▸ **What to do**
Every record should be copied exactly, except that pictures are to be omitted.
==============================
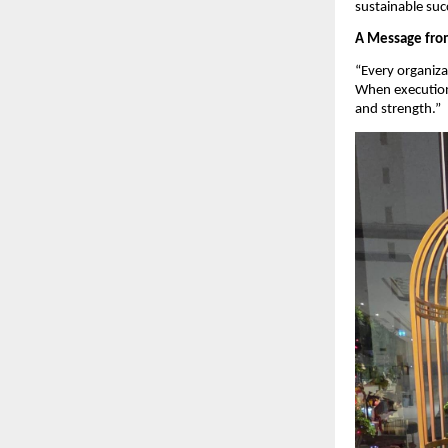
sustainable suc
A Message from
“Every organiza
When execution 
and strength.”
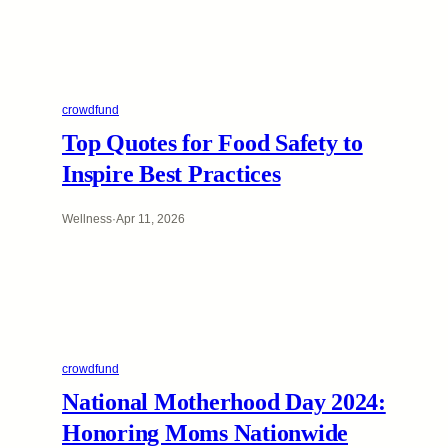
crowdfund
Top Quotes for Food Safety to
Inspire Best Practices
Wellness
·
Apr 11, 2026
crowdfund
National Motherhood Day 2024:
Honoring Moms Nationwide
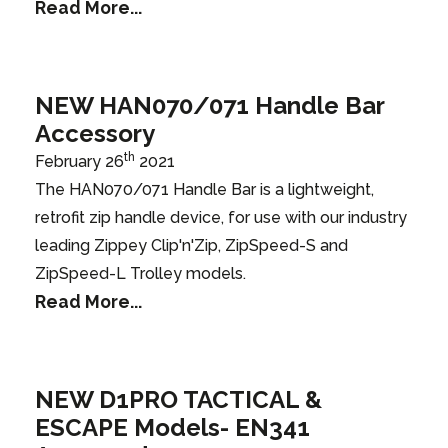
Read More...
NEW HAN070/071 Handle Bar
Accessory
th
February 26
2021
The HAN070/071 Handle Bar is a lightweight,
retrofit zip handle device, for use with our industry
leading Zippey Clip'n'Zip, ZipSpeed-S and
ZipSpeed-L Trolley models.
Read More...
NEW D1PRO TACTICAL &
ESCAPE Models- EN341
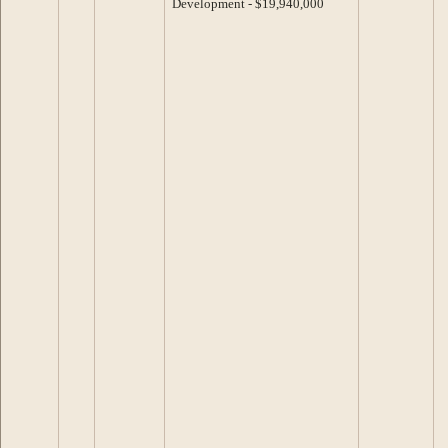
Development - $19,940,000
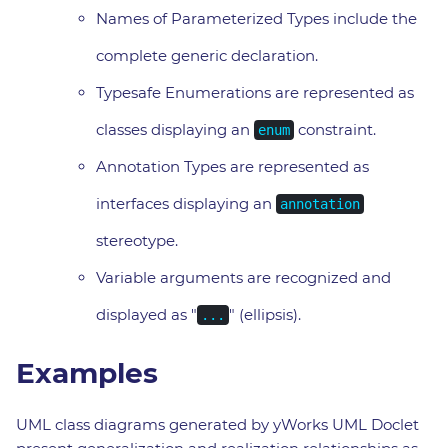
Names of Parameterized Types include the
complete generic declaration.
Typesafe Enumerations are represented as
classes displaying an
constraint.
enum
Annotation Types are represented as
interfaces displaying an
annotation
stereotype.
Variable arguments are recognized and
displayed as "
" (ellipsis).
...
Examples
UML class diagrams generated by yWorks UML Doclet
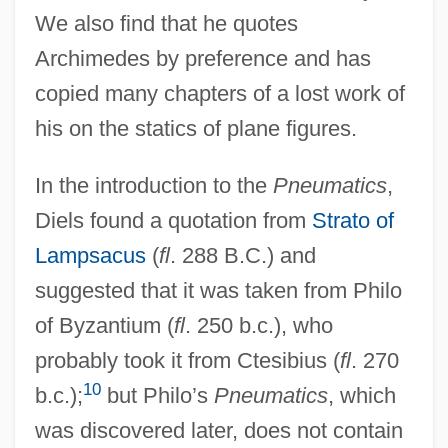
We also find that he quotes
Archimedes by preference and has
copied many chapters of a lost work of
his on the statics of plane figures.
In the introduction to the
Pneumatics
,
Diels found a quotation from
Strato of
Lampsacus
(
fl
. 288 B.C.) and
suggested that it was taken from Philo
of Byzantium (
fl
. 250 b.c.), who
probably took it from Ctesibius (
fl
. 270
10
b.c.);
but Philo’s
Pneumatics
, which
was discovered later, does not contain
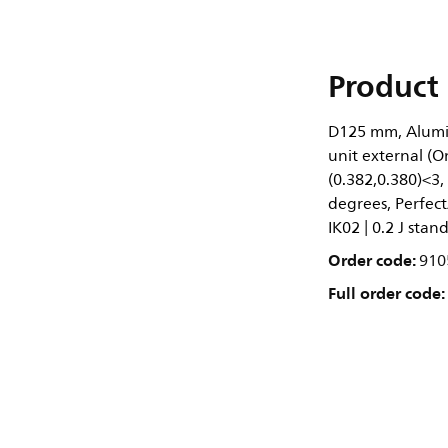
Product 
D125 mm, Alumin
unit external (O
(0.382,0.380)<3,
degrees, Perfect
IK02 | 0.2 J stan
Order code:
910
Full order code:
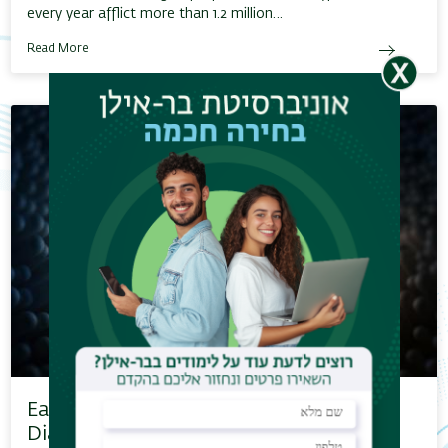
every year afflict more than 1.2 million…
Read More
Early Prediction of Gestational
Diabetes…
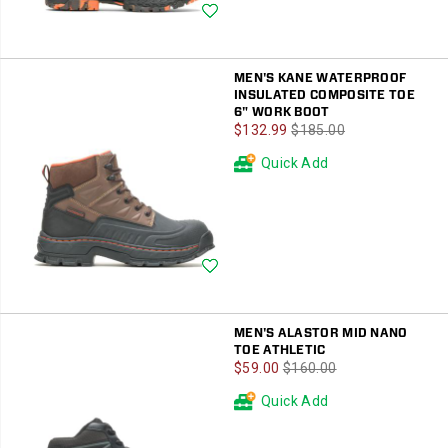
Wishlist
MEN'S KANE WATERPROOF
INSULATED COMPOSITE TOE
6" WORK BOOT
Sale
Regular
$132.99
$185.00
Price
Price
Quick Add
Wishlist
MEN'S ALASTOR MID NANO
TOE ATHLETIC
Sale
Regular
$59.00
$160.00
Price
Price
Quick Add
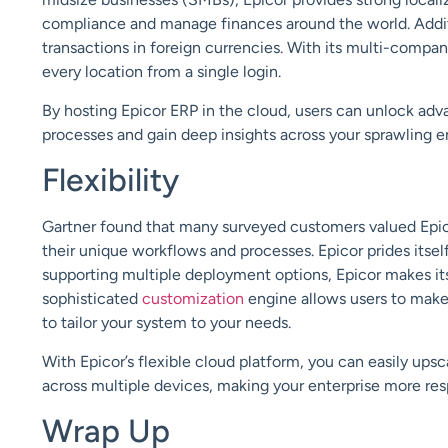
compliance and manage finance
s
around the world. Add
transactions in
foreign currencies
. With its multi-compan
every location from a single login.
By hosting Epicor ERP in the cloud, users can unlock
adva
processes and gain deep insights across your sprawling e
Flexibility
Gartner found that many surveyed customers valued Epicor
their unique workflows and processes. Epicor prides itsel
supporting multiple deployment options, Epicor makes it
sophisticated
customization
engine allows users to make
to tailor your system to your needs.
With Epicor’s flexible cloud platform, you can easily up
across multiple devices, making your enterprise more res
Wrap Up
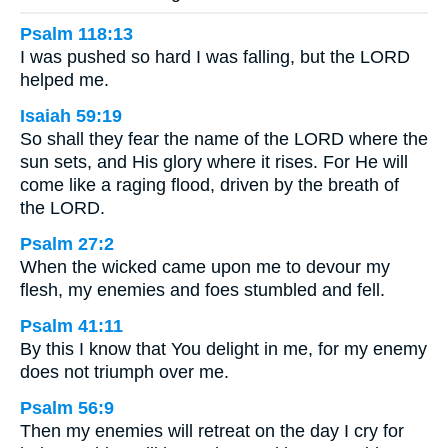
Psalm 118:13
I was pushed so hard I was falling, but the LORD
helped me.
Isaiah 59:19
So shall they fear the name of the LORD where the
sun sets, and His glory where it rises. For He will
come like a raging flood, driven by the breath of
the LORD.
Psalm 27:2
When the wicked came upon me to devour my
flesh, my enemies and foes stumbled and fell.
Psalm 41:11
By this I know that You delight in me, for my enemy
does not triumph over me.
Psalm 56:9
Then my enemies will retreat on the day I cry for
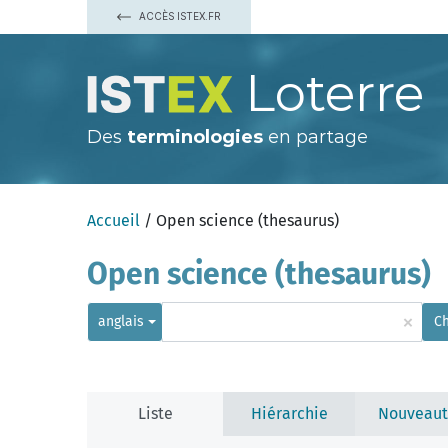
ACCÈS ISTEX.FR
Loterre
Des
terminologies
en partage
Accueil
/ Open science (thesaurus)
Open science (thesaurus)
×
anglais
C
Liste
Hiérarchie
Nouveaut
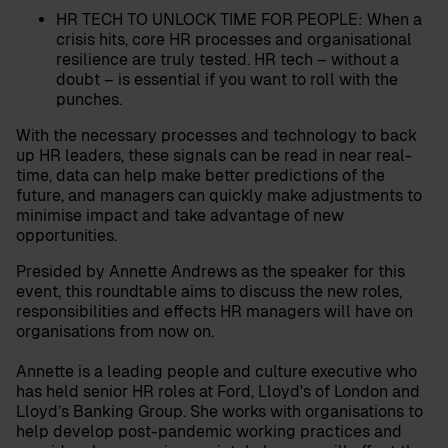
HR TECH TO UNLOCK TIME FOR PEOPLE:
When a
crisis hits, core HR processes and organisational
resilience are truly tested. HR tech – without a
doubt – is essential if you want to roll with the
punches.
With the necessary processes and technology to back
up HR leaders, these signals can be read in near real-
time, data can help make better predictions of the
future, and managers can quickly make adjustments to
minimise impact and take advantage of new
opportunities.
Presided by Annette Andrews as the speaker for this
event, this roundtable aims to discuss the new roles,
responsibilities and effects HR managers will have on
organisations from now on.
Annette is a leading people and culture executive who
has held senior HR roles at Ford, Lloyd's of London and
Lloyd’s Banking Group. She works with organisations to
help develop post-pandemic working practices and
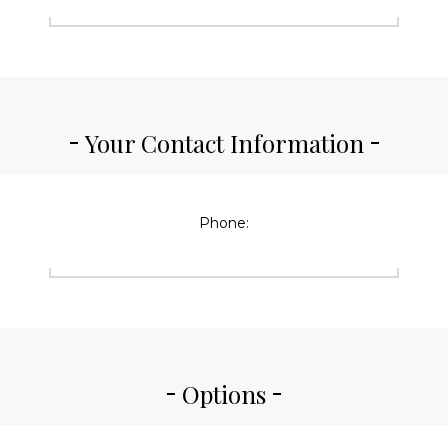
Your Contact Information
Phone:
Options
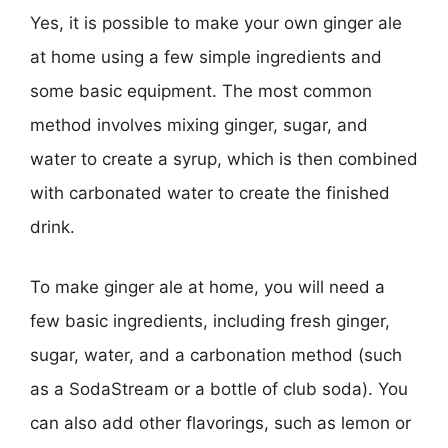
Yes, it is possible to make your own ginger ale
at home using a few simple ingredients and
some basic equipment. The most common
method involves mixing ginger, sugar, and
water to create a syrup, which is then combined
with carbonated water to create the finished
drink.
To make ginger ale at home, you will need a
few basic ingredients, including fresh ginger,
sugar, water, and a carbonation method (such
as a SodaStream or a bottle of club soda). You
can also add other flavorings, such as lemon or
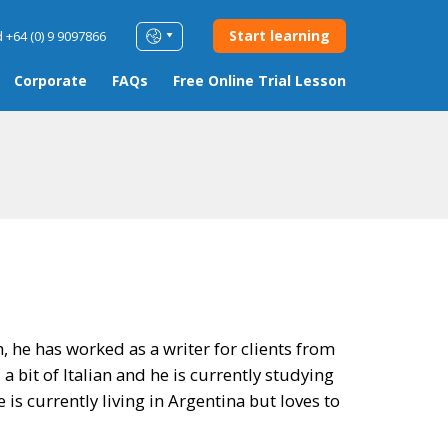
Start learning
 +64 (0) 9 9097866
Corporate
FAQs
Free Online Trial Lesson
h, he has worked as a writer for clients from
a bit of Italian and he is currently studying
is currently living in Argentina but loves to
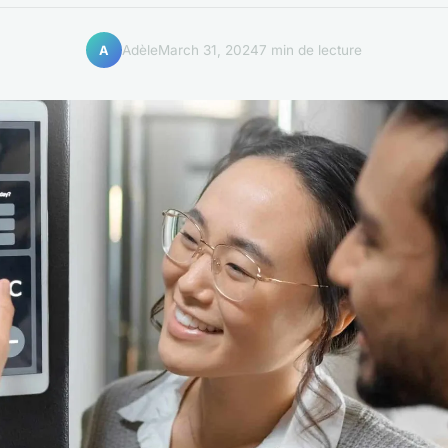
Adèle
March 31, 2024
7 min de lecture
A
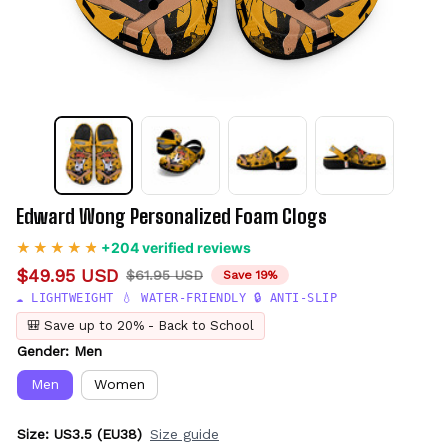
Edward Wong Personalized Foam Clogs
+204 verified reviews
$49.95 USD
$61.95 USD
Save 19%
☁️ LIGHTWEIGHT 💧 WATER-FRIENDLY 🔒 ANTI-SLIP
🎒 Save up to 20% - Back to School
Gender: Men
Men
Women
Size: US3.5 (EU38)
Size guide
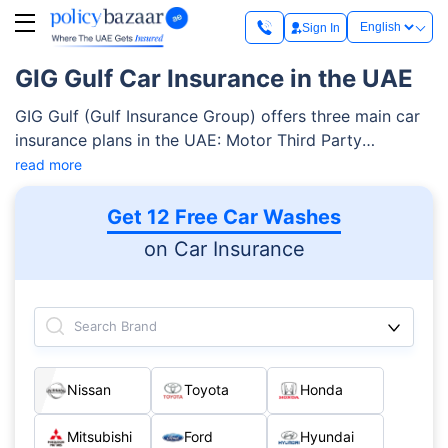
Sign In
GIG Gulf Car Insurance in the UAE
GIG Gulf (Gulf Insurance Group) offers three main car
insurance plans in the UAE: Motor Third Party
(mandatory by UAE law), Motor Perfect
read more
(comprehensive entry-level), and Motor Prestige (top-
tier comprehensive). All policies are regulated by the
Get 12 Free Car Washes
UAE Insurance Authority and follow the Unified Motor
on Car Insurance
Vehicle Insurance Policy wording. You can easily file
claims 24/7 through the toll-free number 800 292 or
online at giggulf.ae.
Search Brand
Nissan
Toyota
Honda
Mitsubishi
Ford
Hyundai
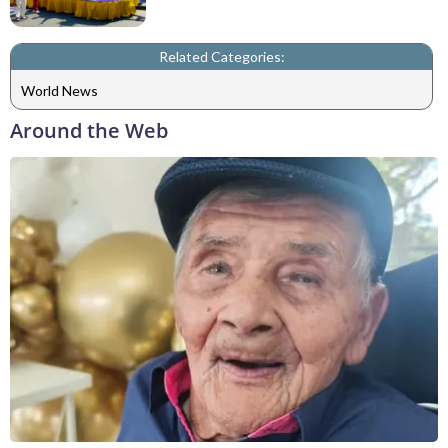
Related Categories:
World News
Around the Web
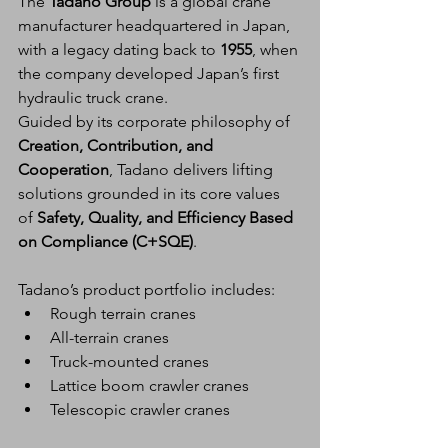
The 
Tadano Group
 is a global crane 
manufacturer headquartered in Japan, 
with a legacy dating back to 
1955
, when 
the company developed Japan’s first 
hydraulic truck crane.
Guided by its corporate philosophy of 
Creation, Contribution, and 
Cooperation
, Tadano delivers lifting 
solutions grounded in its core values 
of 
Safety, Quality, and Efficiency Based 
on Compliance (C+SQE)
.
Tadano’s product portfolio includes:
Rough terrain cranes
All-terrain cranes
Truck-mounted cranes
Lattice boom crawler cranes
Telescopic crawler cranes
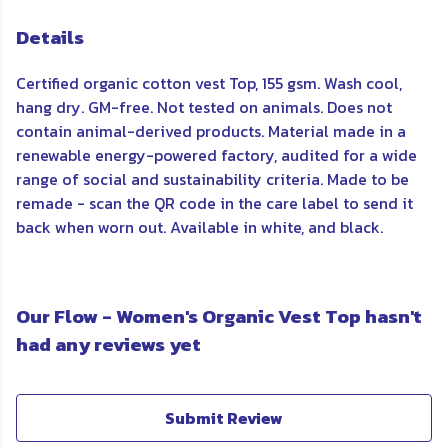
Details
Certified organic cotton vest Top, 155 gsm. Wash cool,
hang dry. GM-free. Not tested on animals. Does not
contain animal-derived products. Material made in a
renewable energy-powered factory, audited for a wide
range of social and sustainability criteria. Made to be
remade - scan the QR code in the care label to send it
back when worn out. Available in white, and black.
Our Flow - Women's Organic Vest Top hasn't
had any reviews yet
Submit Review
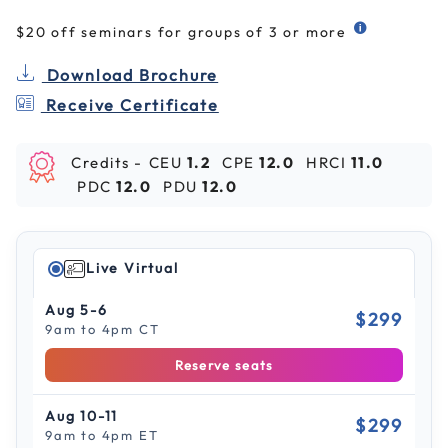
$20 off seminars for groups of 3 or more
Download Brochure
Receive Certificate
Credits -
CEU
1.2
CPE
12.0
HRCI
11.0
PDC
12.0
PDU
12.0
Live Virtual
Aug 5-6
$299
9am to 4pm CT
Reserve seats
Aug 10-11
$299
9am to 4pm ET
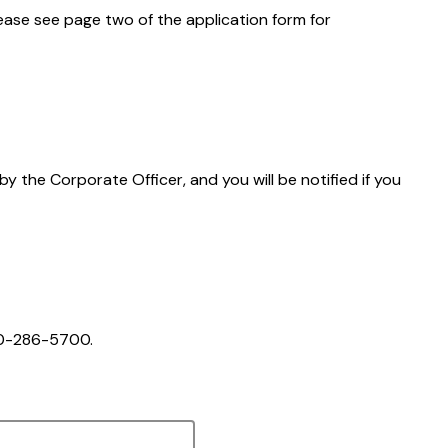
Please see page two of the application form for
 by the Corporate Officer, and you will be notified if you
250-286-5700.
==============================
▸ **Answer to the exercise**
sustainable suc
A Message from
“Every organiza
When execution 
and strength.”
crowdfund
Top Quotes for Food Safety to
Inspire Best Practices
Wellness
·
Apr 11, 2026
crowdfund
National Motherhood Day 2024:
Honoring Moms Nationwide
Read More...
NEW HAN070/071 Handle Bar
Accessory
th
February 26
2021
The HAN070/071 Handle Bar is a lightweight,
retrofit zip handle device, for use with our industry
leading Zippey Clip'n'Zip, ZipSpeed-S and
ZipSpeed-L Trolley models.
Read More...
NEW D1PRO TACTICAL &
ESCAPE Models- EN341
Development - $19,940,000
Names of Parameterized Types include the
complete generic declaration.
Typesafe Enumerations are represented as
classes displaying an
constraint.
enum
Annotation Types are represented as
interfaces displaying an
annotation
stereotype.
Variable arguments are recognized and
displayed as "
" (ellipsis).
...
Examples
UML class diagrams generated by yWorks UML Doclet
We also find that he quotes
Archimedes by preference and has
copied many chapters of a lost work of
his on the statics of plane figures.
In the introduction to the
Pneumatics
,
Diels found a quotation from
Strato of
Lampsacus
(
fl
. 288 B.C.) and
suggested that it was taken from Philo
of Byzantium (
fl
. 250 b.c.), who
probably took it from Ctesibius (
fl
. 270
10
b.c.);
but Philo’s
Pneumatics
, which
was discovered later, does not contain
Product 
D125 mm, Alumin
unit external (O
(0.382,0.380)<3,
degrees, Perfect
IK02 | 0.2 J stan
Order code:
910
Full order code:
every year afflict more than 1.2 million…
Read More
Early Prediction of Gestational
Diabetes…
Wishlist
MEN'S KANE WATERPROOF
INSULATED COMPOSITE TOE
6" WORK BOOT
Sale
Regular
$132.99
$185.00
Price
Price
Quick Add
Wishlist
MEN'S ALASTOR MID NANO
TOE ATHLETIC
Sale
Regular
$59.00
$160.00
Price
Price
Quick Add
compliance and manage finance
s
around the world. Add
transactions in
foreign currencies
. With its multi-compan
every location from a single login.
By hosting Epicor ERP in the cloud, users can unlock
adva
processes and gain deep insights across your sprawling e
Flexibility
Gartner found that many surveyed customers valued Epicor
their unique workflows and processes. Epicor prides itsel
supporting multiple deployment options, Epicor makes it
sophisticated
customization
engine allows users to make
to tailor your system to your needs.
With Epicor’s flexible cloud platform, you can easily up
across multiple devices, making your enterprise more res
Wrap Up
Psalm 118:13
I was pushed so hard I was falling, but the LORD
helped me.
Isaiah 59:19
So shall they fear the name of the LORD where the
sun sets, and His glory where it rises. For He will
come like a raging flood, driven by the breath of
the LORD.
Psalm 27:2
When the wicked came upon me to devour my
flesh, my enemies and foes stumbled and fell.
Psalm 41:11
By this I know that You delight in me, for my enemy
does not triumph over me.
Psalm 56:9
Then my enemies will retreat on the day I cry for
ACCÈS ISTEX.FR
Loterre
Des
terminologies
en partage
Accueil
/ Open science (thesaurus)
Open science (thesaurus)
×
anglais
C
Liste
Hiérarchie
Nouveaut
HR TECH TO UNLOCK TIME FOR PEOPLE:
When a
crisis hits, core HR processes and organisational
resilience are truly tested. HR tech – without a
doubt – is essential if you want to roll with the
punches.
With the necessary processes and technology to back
up HR leaders, these signals can be read in near real-
time, data can help make better predictions of the
future, and managers can quickly make adjustments to
minimise impact and take advantage of new
opportunities.
Presided by Annette Andrews as the speaker for this
event, this roundtable aims to discuss the new roles,
responsibilities and effects HR managers will have on
organisations from now on.
Annette is a leading people and culture executive who
has held senior HR roles at Ford, Lloyd's of London and
Lloyd’s Banking Group. She works with organisations to
help develop post-pandemic working practices and
Your Contact Information
Phone:
Options
Yes, it is possible to make your own ginger ale
at home using a few simple ingredients and
some basic equipment. The most common
method involves mixing ginger, sugar, and
water to create a syrup, which is then combined
with carbonated water to create the finished
drink.
To make ginger ale at home, you will need a
few basic ingredients, including fresh ginger,
sugar, water, and a carbonation method (such
as a SodaStream or a bottle of club soda). You
can also add other flavorings, such as lemon or
Start learning
 +64 (0) 9 9097866
Corporate
FAQs
Free Online Trial Lesson
h, he has worked as a writer for clients from
a bit of Italian and he is currently studying
is currently living in Argentina but loves to
Adèle
March 31, 2024
7 min de lecture
A
Edward Wong Personalized Foam Clogs
+204 verified reviews
$49.95 USD
$61.95 USD
Save 19%
☁️ LIGHTWEIGHT 💧 WATER-FRIENDLY 🔒 ANTI-SLIP
🎒 Save up to 20% - Back to School
Gender: Men
Men
Women
Size: US3.5 (EU38)
Size guide
Sign In
GIG Gulf Car Insurance in the UAE
GIG Gulf (Gulf Insurance Group) offers three main car
insurance plans in the UAE: Motor Third Party
(mandatory by UAE law), Motor Perfect
read more
(comprehensive entry-level), and Motor Prestige (top-
tier comprehensive). All policies are regulated by the
Get 12 Free Car Washes
UAE Insurance Authority and follow the Unified Motor
on Car Insurance
Vehicle Insurance Policy wording. You can easily file
claims 24/7 through the toll-free number 800 292 or
online at giggulf.ae.
Search Brand
Nissan
Toyota
Honda
Mitsubishi
Ford
Hyundai
Related Categories:
World News
Around the Web
The 
Tadano Group
 is a global crane 
manufacturer headquartered in Japan, 
with a legacy dating back to 
1955
, when 
the company developed Japan’s first 
hydraulic truck crane.
Guided by its corporate philosophy of 
Creation, Contribution, and 
Cooperation
, Tadano delivers lifting 
solutions grounded in its core values 
of 
Safety, Quality, and Efficiency Based 
on Compliance (C+SQE)
.
Tadano’s product portfolio includes:
Rough terrain cranes
All-terrain cranes
Truck-mounted cranes
Lattice boom crawler cranes
Telescopic crawler cranes
Details
Certified organic cotton vest Top, 155 gsm. Wash cool,
hang dry. GM-free. Not tested on animals. Does not
contain animal-derived products. Material made in a
renewable energy-powered factory, audited for a wide
range of social and sustainability criteria. Made to be
remade - scan the QR code in the care label to send it
back when worn out. Available in white, and black.
Our Flow - Women's Organic Vest Top hasn't
had any reviews yet
Submit Review
$20 off seminars for groups of 3 or more
Download Brochure
Receive Certificate
Credits -
CEU
1.2
CPE
12.0
HRCI
11.0
PDC
12.0
PDU
12.0
Live Virtual
Aug 5-6
$299
9am to 4pm CT
Reserve seats
Aug 10-11
$299
9am to 4pm ET
Please see page two of the application form for
 by the Corporate Officer, and you will be notified if you
250-286-5700.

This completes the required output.